O ESTADO DE S. PAULO - NACIONAL
MPs afetam 'processo democrático livre', critica novo presidente do STF
Ladeado pelos chefes do Executivo, o presidente Luiz Inácio Lula da Silva, e do Legislativo, o senador Garibaldi Alves (PMDB-RN) e o deputado Arlindo Chinaglia (PT-SP), o novo presidente do Poder Judiciário, ministro Gilmar Mendes, disse ontem, na solenidade de posse, que a forma como são editadas as medidas provisórias afeta a construção de um processo democrático livre e dinâmico no País. Mendes - que considera as MPs necessárias - pede que se encontre um modelo de aplicação das medidas provisórias, mas avalia como perigosa a tentação de outros Poderes quererem substituir o direito de o Congresso legislar.
Gilmar Mendes chamou de modelo desgastado a edição de MPs em profusão. Na opinião dele, os Poderes da República encontram-se preparados e maduros para o diálogo político inteligente, suprapartidário, no intuito de solucionar um impasse que, paralisando o Congresso, embaraça o processo democrático.
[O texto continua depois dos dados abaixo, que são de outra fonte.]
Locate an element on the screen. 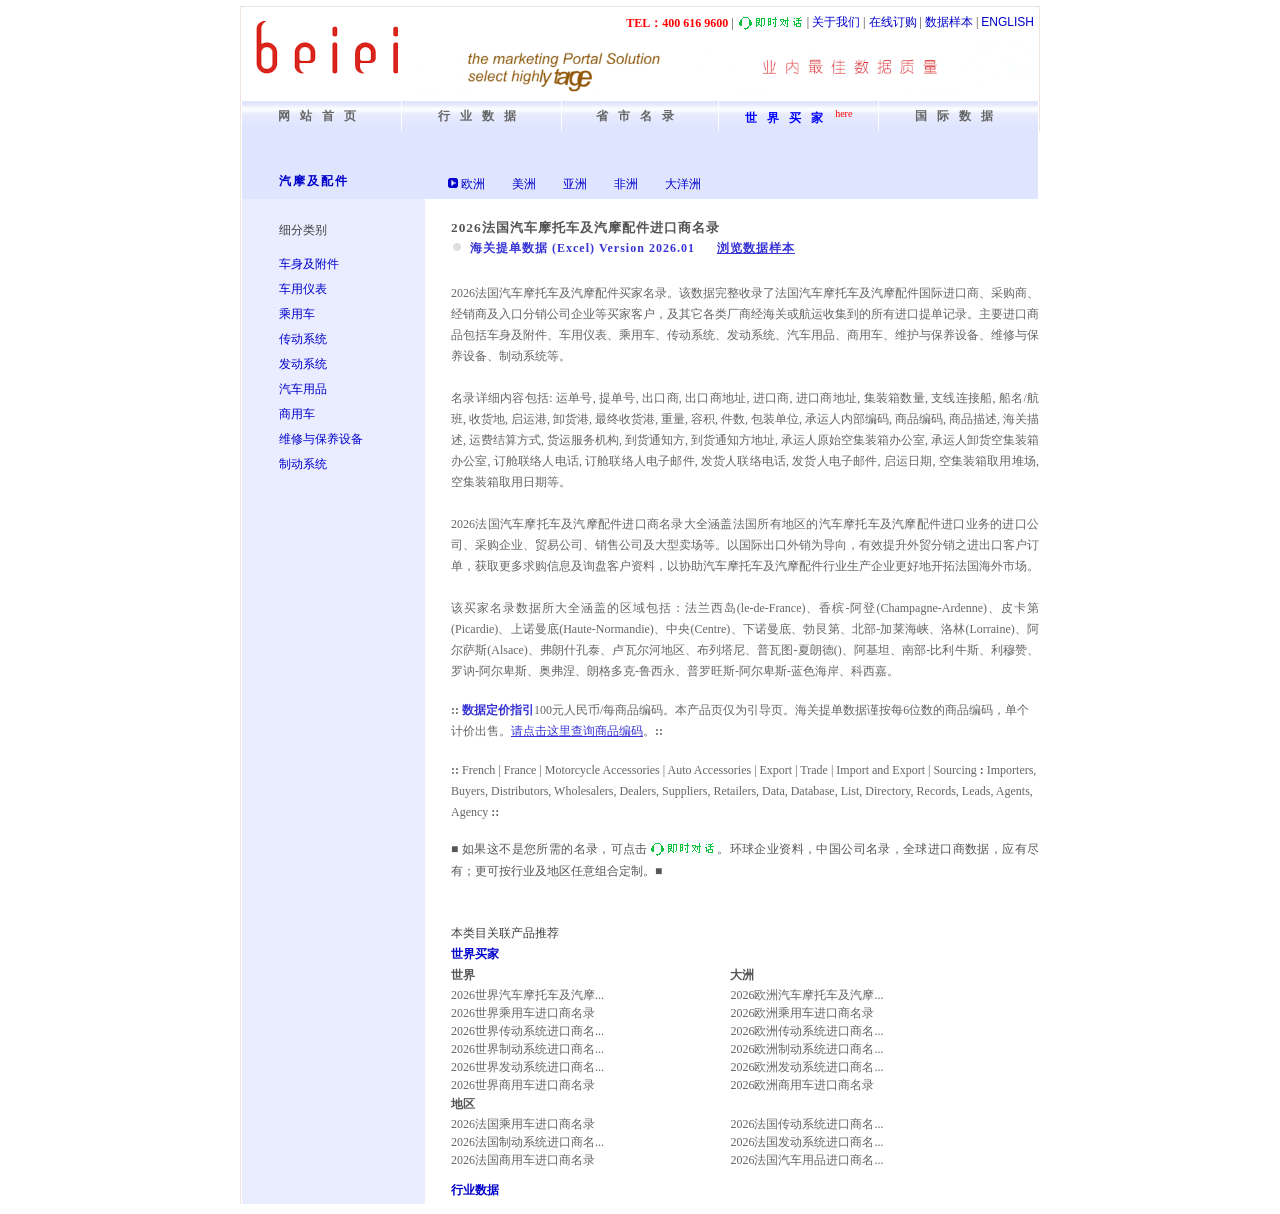 The width and height of the screenshot is (1280, 1214). 2026世界商用车进口商名录 is located at coordinates (523, 1085).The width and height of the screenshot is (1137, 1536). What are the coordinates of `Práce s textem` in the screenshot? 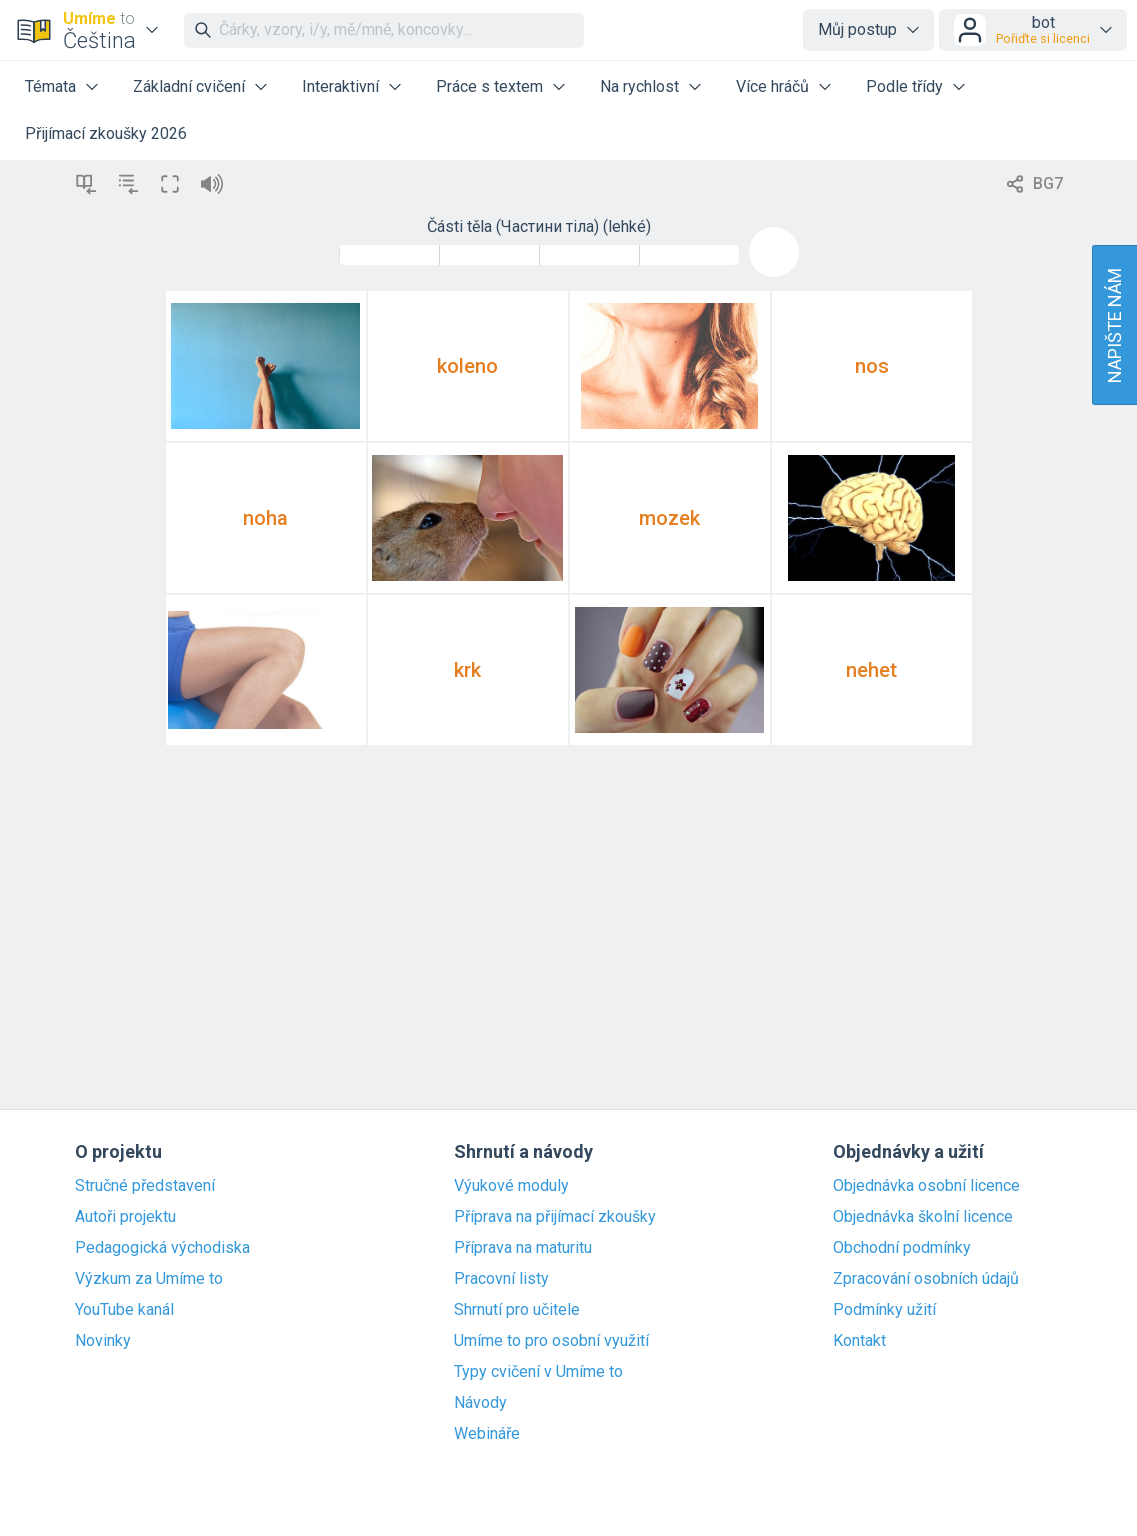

Na posse, que reuniu 3.600 pessoas no plenário do Supremo Tribunal Federal (STF), Mendes fez, em um discurso curto, um apelo ao equilíbrio constitucional, dizendo que o tribunal tem a real dimensão de que não lhe cabe substituir-se ao legislador, muito menos restringir o exercício da atividade política, de essencial importância ao Estado constitucional. E acrescentou: Democracia se faz com política e mediante a atuação de políticos.
O ministro considera positiva a ampla aceitação da jurisdição como via institucional de resolução de conflitos, mas criticou a via judicialista, o que faz o Judiciário ser chamado a atuar na solução de questões cotidianas, mais afetas às atribuições de competência de setores administrativos. Como solução, disse estar na hora de a sociedade civil, as organizações não-governamentais, as entidades representativas de classe e órgãos como a Defensoria Pública, por exemplo, mobilizarem-se para combater esse quase hábito nacional de exigir a intermediação judicial para fazer-se cumprir a lei. Ele avalia que, por mais eficiente que se torne, o Judiciário não pode tudo.
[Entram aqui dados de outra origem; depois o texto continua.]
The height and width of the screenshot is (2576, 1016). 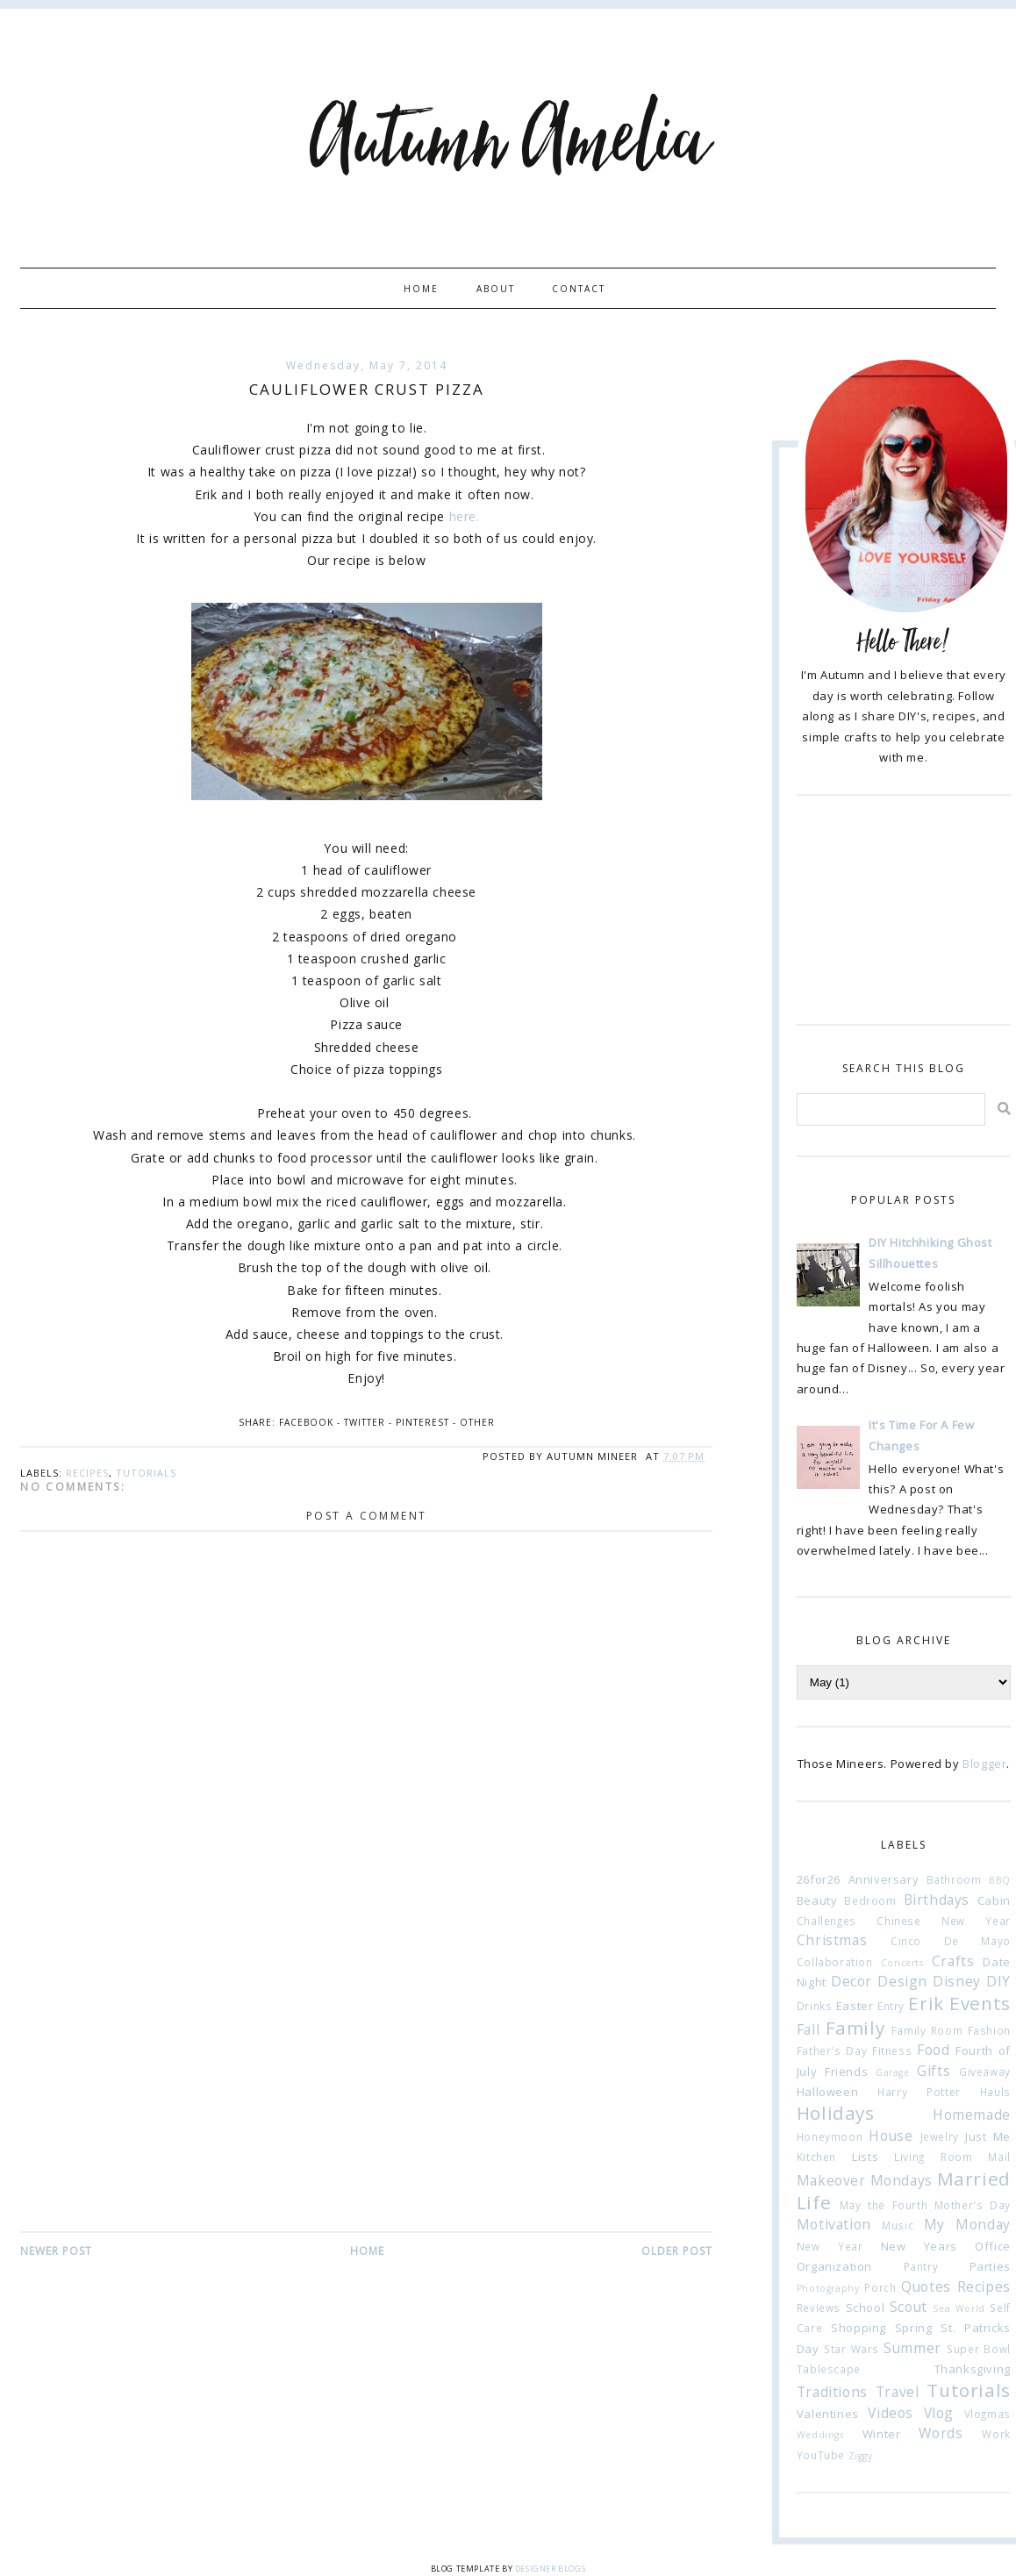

Em um longo discurso, que durou quase uma hora, o ministro Celso de Mello, que falou em nome dos colegas da corte, tratou quase exclusivamente de um tema: o fato de que nenhum dos Poderes da República pode submeter a Constituição a seus desígnios e manipulações e razões de conveniência política. Mello pediu respeito incondicional à Constituição e defendeu o eventual ativismo judicial do STF como um remédio para combater a omissão do poder público. Sentenciou: É perigoso achar que uma Constituição existe para ser cumprida pela metade.
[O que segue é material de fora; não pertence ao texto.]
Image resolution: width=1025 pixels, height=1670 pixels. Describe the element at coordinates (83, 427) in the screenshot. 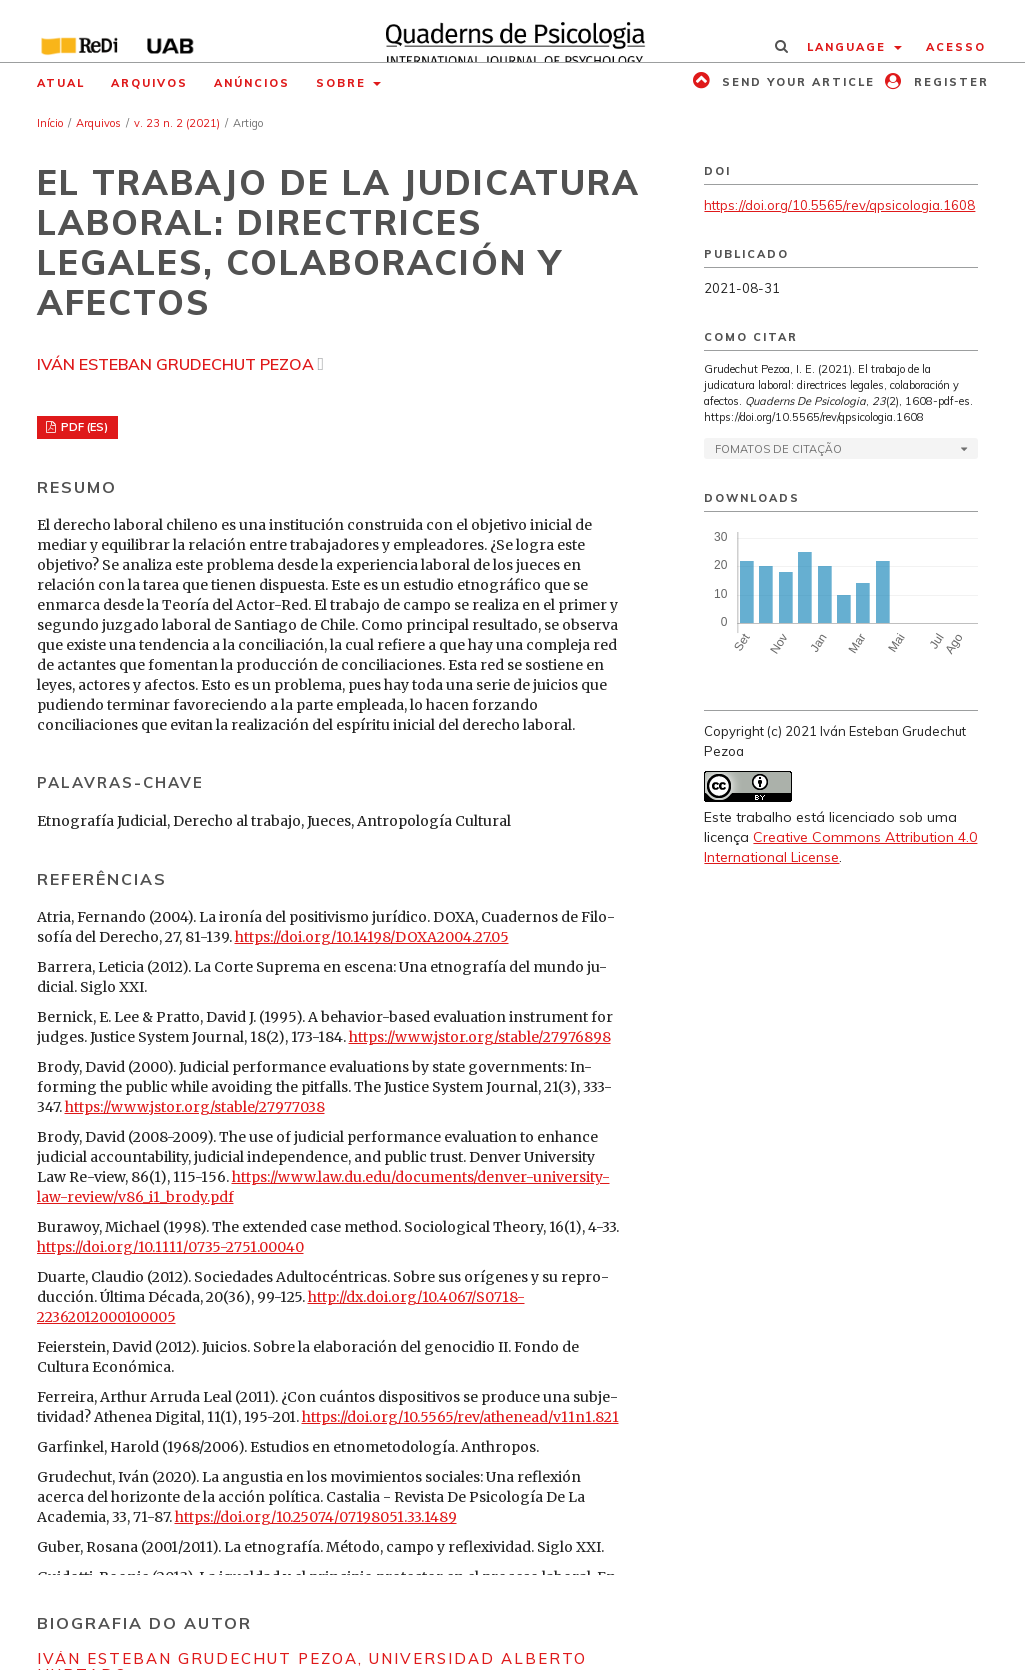

I see `PDF (ES)` at that location.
Todos os discursos da solenidade de posse - falaram também o procurador-geral da República, Antonio Fernando de Souza, e o presidente da Ordem dos Advogados do Brasil, Cezar Brito - demonstraram preocupação com a crise de funcionalidade do Judiciário, o que pode, diante dos gargalos, da morosidade e da burocracia, afetar a credibilidade institucional do Poder.
Mendes disse que o Judiciário está diante de uma imensa demanda reprimida, provocada pelos cidadãos que têm consciência de seus direitos. A receita, afirmou, é abandonar a obsoleta burocracia judicial, o hermetismo dos ritos processuais e da linguagem jurídica. Mendes defendeu ainda fazer mais com os mesmos recursos e pregou a busca incessante pela melhoria da gestão, com a diminuição de custos.